As that that veteran Washington enforcer who's obviously ready to take Michael Graham's place in the Georgetown lineup might say:
"There you go again!"
Just because the 1984-85 college basketball season looks as if it could be a rerun of the presidential election, more a coronation than a contest—begging your pardon, Mr. Bonzo, sir, re-coronation—this isn't to say that the rest of the nation is giving up. However, in a time of peace, prosperity, low interest rates and high interest fives, and secure with the notion that Georgetown's department of defense is still terrifying, the ticket of Patrick Ewing and John Thompson may have already ensured a landslide for the Hoyas. Thus does Oral Roberts coach Dick Acres describe the competition for the national championship: "It's Georgetown and chase."
Or is it? Let's look at history. Not since 1973, when UCLA, the FDR of college ball, was wrapping up its seventh straight title and ninth in 10 years, has an NCAA champion repeated. Let's look at the dropouts from among the Georgetown campaigners. Gone are Fred Brown and Gene Smith, last year's senior guards who dictated the Hoyas' vicious pressure out front. And Graham, last season's freshman hit man, will be hitting nothing but textbooks this time around. Why, even John Thompson III left his D.C. home and hearth—to enroll as a freshman at Princeton. Maybe The Third, who was first-team All-City in Washington last season, just wanted to talk to the media.
Moreover, let's look at the rules. The new rules. The improved rules. This year's brilliantly conceived, take-a-great-game-and-blow-it-to-smithereens-with-change-after-change rules. It's obvious that when the rulemakers sat in their rules room eating their curds and rules, they were out to halt Georgetown:
A) They expanded the NCAA tournament field from 53 to 64 teams. The more the merrier, right? The more teams, the more games, the more chances for Georgetown to lose. The Hoyas barely survived SMU 37-36 in their first tournament game last March. Think how they might swoon against Baylor.
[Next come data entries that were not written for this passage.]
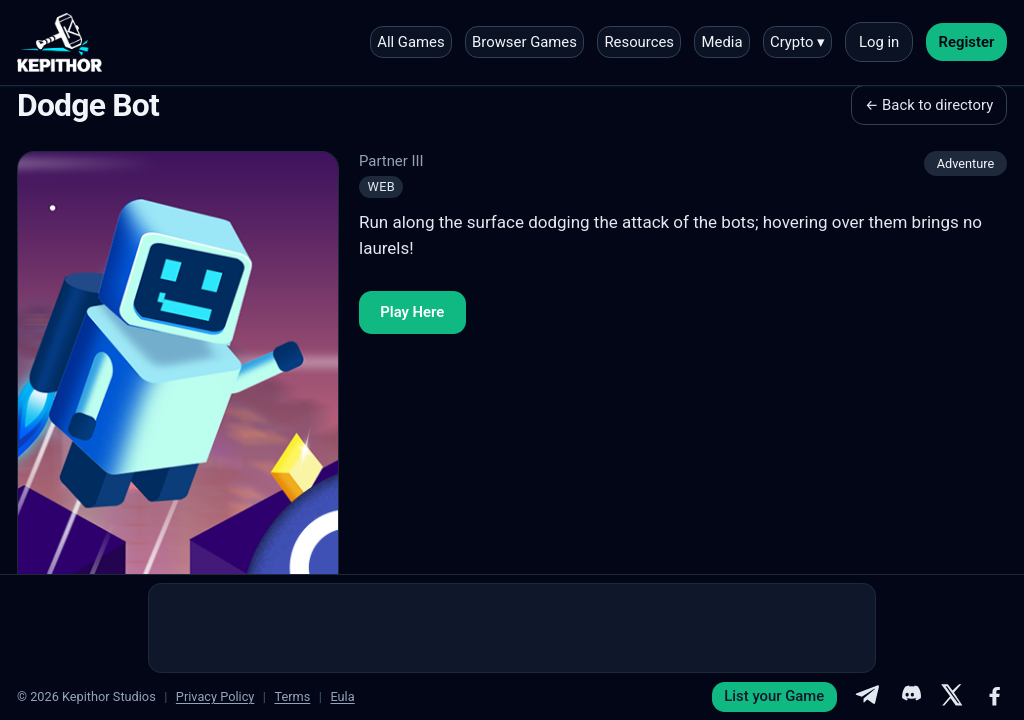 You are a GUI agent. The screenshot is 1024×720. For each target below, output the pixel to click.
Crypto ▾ (797, 42)
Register (967, 42)
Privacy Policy (215, 696)
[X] (952, 697)
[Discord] (910, 697)
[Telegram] (867, 697)
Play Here (412, 312)
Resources (639, 42)
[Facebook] (995, 697)
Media (722, 42)
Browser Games (524, 42)
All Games (410, 42)
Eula (342, 696)
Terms (292, 696)
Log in (879, 42)
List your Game (774, 696)
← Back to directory (929, 105)
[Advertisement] (512, 628) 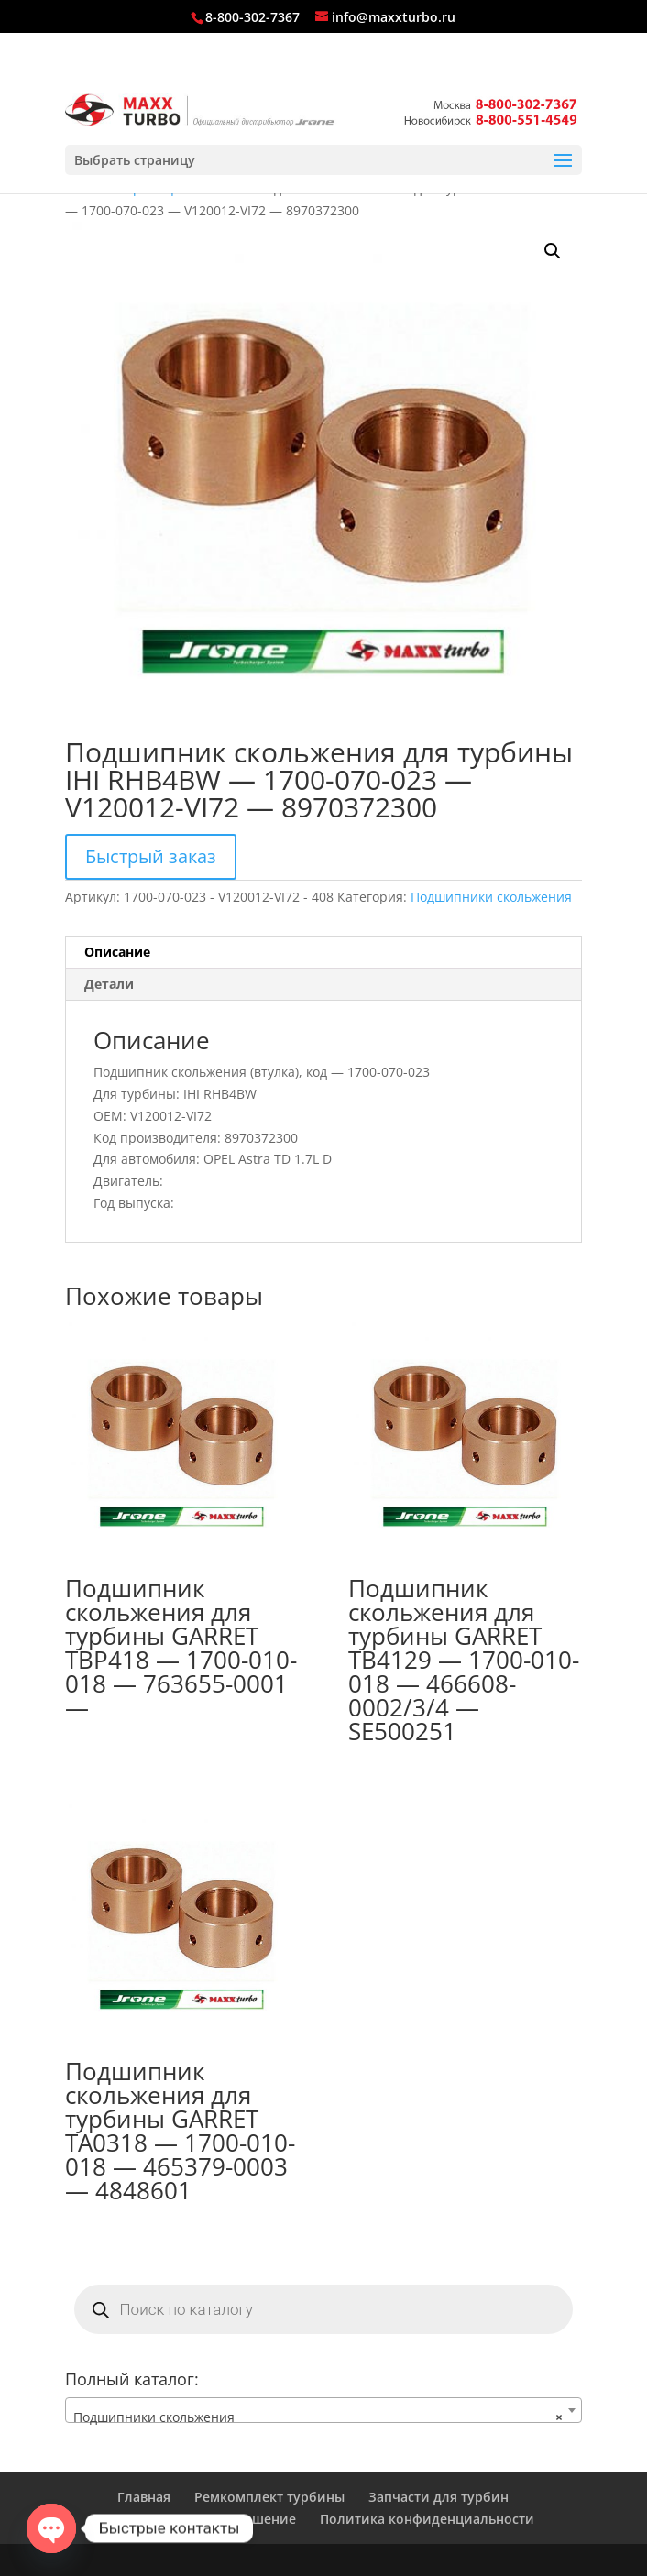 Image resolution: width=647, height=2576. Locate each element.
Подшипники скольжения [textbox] (318, 2417)
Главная (143, 2496)
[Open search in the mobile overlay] (324, 2309)
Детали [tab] (109, 983)
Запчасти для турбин (438, 2496)
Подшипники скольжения (491, 896)
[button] (552, 251)
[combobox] (324, 2410)
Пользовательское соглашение (194, 2518)
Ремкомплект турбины (269, 2496)
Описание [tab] (117, 951)
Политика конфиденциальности (427, 2518)
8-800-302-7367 (252, 17) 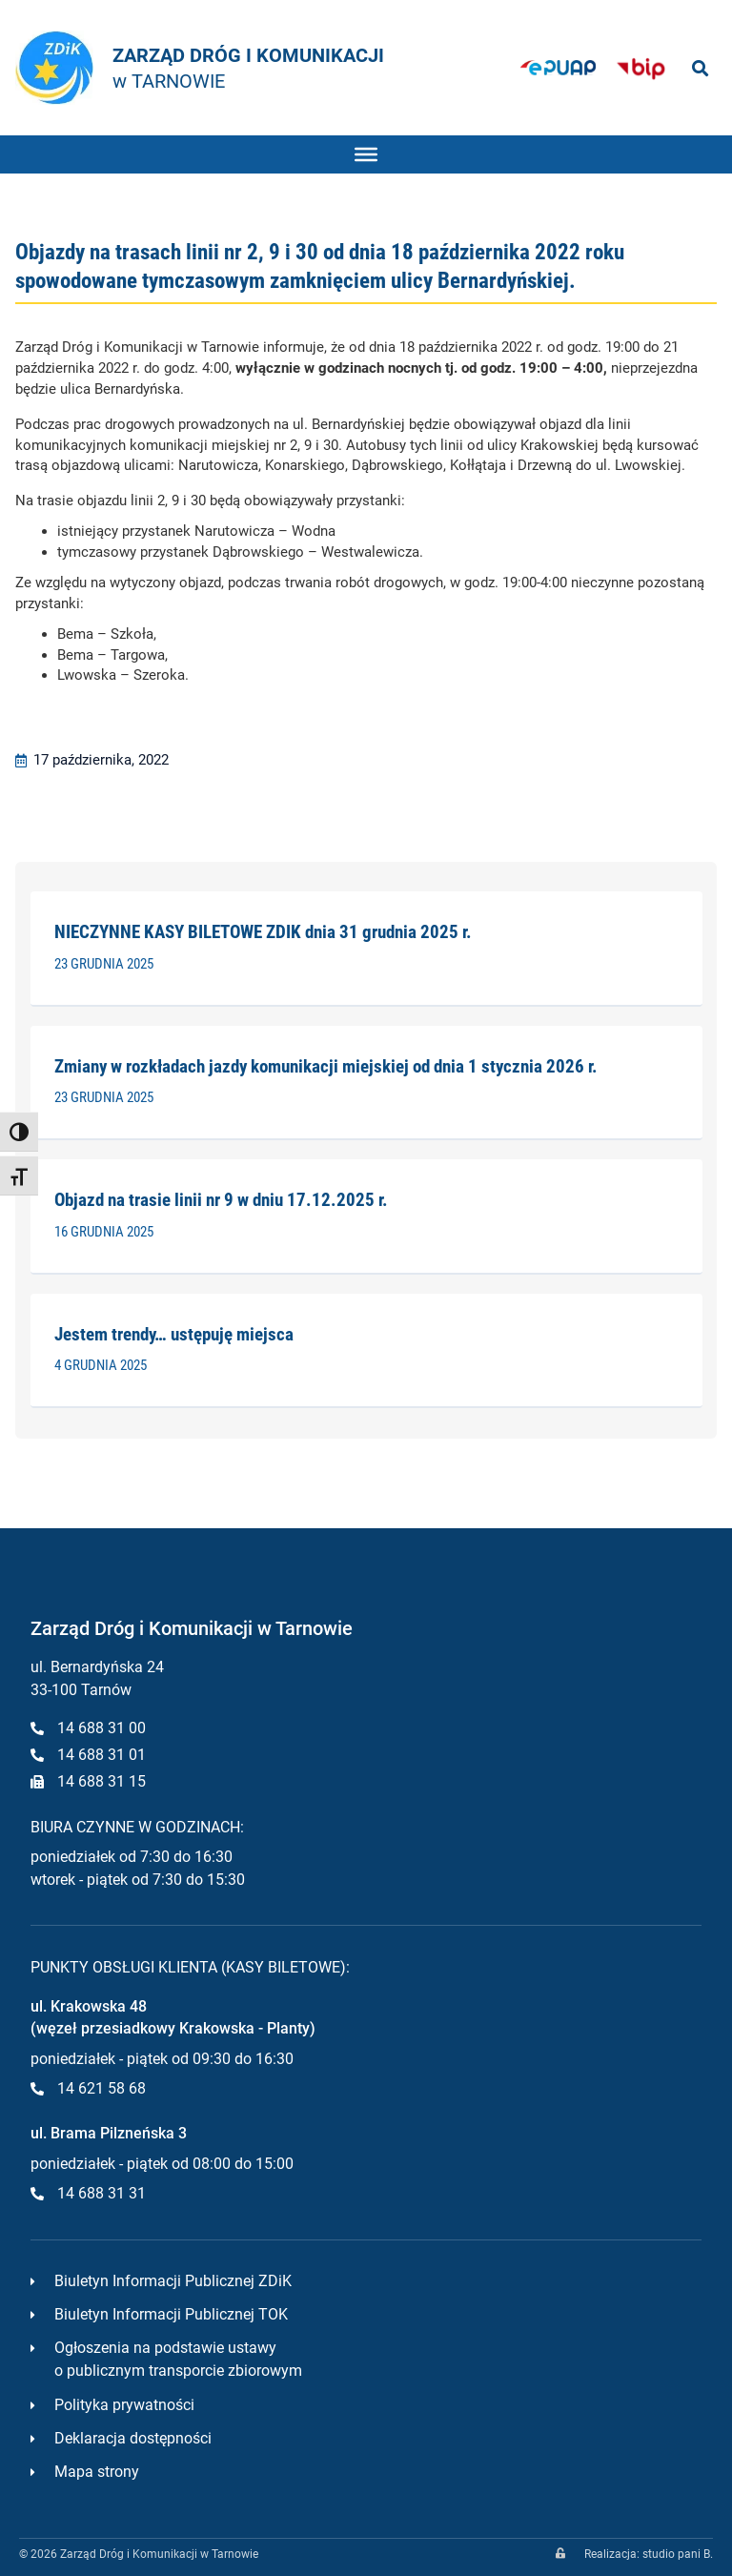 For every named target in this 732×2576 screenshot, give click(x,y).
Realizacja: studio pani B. (648, 2553)
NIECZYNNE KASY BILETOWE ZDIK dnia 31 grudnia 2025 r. (263, 932)
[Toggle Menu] (366, 153)
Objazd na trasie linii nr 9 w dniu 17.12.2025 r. (221, 1200)
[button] (700, 68)
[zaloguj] (560, 2552)
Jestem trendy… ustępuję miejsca (174, 1334)
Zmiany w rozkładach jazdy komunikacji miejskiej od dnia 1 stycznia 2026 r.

B) They increased the number of allowable time-outs during TV games from three to four per team. Nowadays a TV game is just about every game played within 6,000 miles of Al McGuire between the hours of noon and 4 a.m. Factoring in the three automatic time-outs each half for commercials, this means we can now enjoy up to 14 time-outs in a single game. "So many, we'll need a guest speaker in the huddles," says Memphis State coach Dana Kirk. Kentucky coach Joe B. Hall could have used 28 to slow down the Georgetown hordes in the second half of last spring's NCAA semifinal rout (53-40) in Seattle.
C) They installed the 45-second clock. Well, sort of. This is yet another experiment by the NCAA, which conducts more experiments than NASA. The clock will be used in 21 conferences during the season and then abandoned entirely in the tournament. Naturally, the clock makes no sense whatsoever except as a preventive measure to keep Georgetown, which has the best spread-delay offense in the business, from delaying.